Tackling type-level Typescript alone is a lot less complex of a task then trying to reach feature parity with tsc in implementing the entirety of Typescript.
This would, theoretically, allow tyvm
to be useful much more quickly. It could start being used as a converter for Typescript types -> X
, where X is GraphQL, Prisma, JSON Schema, etc.
I'm also just fascinated by this kind of stuff, so it's also a fun side project for me.
This project is comprised of 2 main parts:
- Compiler: Written in Rust, takes Typescript type-level source code -> tyvm bytecode
- VM: Written in Zig, takes tyvm bytecode and executes it.
The compiler uses the oxc project's parser to parse Typescript source code into an AST, which is then converted to a specialized intermediate representation (IR).

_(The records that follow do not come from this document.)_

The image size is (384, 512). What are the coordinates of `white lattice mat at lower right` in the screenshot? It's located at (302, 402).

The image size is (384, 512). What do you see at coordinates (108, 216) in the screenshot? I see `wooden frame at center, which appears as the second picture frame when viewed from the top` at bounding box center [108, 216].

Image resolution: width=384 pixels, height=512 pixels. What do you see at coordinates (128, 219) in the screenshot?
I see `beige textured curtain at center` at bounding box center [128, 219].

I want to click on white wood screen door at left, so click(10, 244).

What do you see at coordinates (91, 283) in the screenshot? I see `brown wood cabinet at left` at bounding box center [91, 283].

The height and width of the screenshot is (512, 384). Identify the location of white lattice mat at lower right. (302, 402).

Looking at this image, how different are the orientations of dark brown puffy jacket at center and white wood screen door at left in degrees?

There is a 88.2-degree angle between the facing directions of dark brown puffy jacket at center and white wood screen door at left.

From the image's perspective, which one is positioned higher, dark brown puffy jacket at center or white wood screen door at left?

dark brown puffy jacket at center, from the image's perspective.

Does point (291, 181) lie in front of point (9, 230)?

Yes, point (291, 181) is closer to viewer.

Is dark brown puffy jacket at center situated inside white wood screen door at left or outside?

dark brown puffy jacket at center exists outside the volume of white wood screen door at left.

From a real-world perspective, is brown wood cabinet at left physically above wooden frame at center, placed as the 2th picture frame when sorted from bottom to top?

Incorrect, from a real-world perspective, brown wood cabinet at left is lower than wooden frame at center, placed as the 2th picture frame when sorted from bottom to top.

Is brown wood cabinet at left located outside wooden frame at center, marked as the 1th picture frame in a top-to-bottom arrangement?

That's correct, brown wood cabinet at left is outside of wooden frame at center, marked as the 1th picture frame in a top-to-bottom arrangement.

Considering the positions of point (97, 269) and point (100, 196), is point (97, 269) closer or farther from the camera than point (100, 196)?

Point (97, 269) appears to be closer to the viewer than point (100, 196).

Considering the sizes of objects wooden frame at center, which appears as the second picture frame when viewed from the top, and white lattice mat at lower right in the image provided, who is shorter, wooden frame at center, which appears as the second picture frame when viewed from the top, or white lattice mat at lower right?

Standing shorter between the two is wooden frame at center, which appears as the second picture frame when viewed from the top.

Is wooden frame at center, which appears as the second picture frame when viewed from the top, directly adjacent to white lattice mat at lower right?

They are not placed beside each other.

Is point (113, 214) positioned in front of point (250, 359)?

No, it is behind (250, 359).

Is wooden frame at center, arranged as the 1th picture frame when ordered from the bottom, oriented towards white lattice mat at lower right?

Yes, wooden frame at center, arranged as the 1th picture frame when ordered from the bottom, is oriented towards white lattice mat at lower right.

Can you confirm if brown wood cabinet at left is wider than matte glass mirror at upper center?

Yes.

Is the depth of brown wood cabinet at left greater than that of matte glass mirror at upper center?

The IR makes compilation into bytecode much easier. It also doesn't constrain us to any one particular AST, conceptually, any AST from any of the JS/TS compiler projects (e.g. SWC, Babel, etc.) could be converted to the IR, allowing us to support many different compiler frontends.
The VM is a stack based machine that runs the generated bytecode from the compiler.
Because of the simplicity and immutable nature of type-level Typescript, there many cool performance optimizations we can borrow from FP:
- Structurally shared data structures: hash array mapped tries, RRB trees
- Static reference count optimizations (Perceus)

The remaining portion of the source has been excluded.